── Extracted records

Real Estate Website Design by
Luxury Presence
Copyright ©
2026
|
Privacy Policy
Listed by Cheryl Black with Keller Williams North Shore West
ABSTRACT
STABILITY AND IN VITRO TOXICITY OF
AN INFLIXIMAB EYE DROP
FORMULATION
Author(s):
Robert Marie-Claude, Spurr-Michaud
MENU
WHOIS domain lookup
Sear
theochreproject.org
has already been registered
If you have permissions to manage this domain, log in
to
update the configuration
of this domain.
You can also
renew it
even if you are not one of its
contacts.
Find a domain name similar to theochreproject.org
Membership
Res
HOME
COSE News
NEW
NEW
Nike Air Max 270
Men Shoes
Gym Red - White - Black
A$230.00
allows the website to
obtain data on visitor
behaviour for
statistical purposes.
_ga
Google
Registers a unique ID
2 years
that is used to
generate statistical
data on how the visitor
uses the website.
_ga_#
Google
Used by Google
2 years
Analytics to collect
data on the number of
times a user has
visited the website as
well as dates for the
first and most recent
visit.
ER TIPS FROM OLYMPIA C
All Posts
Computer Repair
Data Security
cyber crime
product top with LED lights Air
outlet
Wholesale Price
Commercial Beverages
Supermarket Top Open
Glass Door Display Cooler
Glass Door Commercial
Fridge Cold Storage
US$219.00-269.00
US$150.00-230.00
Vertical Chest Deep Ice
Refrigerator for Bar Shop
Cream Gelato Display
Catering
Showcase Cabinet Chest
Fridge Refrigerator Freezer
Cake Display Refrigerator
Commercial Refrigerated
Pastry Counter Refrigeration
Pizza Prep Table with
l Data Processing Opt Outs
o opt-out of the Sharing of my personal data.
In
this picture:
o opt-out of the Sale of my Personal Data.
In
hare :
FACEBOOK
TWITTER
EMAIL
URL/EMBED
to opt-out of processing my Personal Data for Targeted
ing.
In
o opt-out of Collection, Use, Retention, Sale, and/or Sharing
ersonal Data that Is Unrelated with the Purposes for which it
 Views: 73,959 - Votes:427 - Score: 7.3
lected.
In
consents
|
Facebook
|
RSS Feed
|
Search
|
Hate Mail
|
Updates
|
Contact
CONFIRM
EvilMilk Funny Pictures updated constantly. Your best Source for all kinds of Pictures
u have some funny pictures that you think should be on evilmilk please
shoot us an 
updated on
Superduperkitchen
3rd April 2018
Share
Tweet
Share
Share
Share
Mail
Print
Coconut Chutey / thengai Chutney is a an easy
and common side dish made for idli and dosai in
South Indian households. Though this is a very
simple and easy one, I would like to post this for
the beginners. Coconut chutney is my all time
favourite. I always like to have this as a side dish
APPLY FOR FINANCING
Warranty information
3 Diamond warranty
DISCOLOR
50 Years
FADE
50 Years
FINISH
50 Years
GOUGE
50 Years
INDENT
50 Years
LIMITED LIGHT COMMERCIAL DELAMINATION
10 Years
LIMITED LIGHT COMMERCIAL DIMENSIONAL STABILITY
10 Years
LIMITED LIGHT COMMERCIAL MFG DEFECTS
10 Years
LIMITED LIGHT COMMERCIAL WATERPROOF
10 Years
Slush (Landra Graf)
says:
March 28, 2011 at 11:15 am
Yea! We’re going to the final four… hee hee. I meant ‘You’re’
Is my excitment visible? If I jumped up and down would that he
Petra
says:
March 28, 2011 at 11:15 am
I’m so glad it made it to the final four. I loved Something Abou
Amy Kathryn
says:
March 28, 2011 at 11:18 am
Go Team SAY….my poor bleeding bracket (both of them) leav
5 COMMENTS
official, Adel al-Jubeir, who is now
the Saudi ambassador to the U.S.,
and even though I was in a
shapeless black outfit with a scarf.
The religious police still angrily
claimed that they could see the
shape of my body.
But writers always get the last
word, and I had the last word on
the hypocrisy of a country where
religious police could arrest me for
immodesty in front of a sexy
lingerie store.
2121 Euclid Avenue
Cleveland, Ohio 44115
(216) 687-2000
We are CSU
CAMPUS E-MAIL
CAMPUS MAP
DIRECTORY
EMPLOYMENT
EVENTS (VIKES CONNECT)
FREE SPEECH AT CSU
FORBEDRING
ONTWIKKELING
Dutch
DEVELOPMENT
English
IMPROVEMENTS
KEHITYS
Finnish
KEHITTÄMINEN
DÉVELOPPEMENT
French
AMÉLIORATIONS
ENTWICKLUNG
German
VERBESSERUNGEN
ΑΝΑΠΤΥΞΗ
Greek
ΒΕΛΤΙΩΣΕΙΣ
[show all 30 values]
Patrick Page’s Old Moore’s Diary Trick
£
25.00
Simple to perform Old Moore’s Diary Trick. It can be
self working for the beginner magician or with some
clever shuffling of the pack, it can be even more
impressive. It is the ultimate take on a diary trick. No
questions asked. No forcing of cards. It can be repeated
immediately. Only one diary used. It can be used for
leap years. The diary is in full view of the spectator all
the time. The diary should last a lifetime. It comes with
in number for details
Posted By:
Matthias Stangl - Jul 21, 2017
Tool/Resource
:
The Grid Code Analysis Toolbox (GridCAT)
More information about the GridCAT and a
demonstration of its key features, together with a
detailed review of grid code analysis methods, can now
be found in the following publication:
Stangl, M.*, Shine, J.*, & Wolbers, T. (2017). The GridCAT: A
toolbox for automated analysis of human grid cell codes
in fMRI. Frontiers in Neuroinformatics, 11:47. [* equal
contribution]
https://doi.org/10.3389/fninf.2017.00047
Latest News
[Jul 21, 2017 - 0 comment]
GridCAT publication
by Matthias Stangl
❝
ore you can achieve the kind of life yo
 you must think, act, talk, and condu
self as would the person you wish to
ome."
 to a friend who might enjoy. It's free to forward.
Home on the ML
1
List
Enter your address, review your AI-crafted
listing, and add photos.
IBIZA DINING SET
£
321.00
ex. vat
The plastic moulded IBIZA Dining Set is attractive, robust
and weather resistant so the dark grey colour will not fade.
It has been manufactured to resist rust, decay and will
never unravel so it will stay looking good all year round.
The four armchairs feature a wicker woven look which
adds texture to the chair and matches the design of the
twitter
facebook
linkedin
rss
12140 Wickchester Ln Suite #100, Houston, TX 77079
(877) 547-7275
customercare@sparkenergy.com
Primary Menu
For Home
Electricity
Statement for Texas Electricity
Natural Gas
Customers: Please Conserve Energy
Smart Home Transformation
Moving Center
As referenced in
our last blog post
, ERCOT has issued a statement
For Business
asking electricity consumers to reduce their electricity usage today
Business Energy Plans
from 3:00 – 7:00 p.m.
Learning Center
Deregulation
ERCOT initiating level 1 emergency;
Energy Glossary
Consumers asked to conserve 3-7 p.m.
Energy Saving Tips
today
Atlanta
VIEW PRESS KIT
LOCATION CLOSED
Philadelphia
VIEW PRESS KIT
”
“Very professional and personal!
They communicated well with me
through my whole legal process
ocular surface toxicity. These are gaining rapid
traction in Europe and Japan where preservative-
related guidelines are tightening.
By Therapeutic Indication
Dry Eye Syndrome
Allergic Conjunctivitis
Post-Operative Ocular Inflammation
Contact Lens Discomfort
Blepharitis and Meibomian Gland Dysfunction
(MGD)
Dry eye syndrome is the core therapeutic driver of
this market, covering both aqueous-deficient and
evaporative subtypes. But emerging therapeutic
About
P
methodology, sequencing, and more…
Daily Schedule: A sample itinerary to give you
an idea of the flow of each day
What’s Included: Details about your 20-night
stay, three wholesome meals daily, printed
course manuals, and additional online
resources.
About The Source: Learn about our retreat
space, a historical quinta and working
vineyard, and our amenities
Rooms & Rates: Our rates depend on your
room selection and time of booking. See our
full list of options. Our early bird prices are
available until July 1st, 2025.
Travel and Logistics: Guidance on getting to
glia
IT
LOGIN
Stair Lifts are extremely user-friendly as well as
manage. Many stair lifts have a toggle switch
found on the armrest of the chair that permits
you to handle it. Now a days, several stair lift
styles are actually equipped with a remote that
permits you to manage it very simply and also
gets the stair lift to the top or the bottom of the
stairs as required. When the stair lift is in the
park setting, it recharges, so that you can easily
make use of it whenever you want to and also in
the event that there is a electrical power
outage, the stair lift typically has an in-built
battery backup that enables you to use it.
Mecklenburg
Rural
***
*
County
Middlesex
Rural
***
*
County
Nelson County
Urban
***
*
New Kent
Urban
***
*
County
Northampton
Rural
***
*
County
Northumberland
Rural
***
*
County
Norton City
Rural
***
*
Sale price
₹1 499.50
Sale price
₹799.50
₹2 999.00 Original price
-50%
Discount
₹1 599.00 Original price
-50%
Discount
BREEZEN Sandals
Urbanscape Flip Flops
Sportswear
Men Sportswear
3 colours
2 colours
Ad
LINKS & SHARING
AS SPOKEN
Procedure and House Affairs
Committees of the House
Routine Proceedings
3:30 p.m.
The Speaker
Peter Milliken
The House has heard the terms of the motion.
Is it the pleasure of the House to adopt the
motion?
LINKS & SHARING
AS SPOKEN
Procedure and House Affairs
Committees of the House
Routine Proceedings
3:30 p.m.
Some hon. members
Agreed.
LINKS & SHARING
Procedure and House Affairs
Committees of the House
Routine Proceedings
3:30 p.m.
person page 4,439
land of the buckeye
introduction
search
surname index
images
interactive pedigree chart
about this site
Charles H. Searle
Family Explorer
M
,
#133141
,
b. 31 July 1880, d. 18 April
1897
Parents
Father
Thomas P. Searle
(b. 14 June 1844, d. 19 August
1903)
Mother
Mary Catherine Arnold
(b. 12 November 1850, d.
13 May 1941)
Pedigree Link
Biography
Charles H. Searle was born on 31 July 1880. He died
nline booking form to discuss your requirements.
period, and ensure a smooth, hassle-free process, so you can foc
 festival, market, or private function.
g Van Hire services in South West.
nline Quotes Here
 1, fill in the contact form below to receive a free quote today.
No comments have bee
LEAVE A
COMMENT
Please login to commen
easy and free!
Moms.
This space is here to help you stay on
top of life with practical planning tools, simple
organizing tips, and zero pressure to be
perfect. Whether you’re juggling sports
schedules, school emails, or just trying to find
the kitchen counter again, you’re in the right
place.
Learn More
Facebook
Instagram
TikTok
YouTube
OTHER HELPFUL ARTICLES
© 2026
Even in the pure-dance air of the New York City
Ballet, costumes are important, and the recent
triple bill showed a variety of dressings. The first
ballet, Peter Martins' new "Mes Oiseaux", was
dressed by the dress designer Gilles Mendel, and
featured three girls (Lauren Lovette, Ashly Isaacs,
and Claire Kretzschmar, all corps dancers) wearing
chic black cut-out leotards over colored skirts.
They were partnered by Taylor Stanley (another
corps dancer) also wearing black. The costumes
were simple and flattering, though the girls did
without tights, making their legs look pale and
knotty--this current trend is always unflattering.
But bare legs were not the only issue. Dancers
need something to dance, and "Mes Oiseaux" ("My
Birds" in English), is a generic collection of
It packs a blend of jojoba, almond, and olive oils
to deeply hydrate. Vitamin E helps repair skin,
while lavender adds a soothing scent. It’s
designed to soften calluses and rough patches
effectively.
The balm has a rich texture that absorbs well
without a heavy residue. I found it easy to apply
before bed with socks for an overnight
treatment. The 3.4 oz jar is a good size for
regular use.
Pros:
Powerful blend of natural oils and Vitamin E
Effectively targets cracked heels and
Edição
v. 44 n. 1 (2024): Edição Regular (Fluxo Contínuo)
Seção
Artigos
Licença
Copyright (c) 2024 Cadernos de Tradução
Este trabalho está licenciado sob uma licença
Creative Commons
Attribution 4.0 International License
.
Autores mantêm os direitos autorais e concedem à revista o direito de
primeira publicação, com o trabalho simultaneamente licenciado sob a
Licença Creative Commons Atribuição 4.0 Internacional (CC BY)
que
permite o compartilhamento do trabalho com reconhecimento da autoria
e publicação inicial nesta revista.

────

_Work order_:
Copy the records above exactly, beginning at the line that contains "o opt-out of the Sale of my Personal Data." and stopping after the line that contains "o opt-out of Collection, Use, Retention, Sale, and/or".

_Solution for this exercise_:
o opt-out of the Sale of my Personal Data.
In
hare :
FACEBOOK
TWITTER
EMAIL
URL/EMBED
to opt-out of processing my Personal Data for Targeted
ing.
In
o opt-out of Collection, Use, Retention, Sale, and/or Sharing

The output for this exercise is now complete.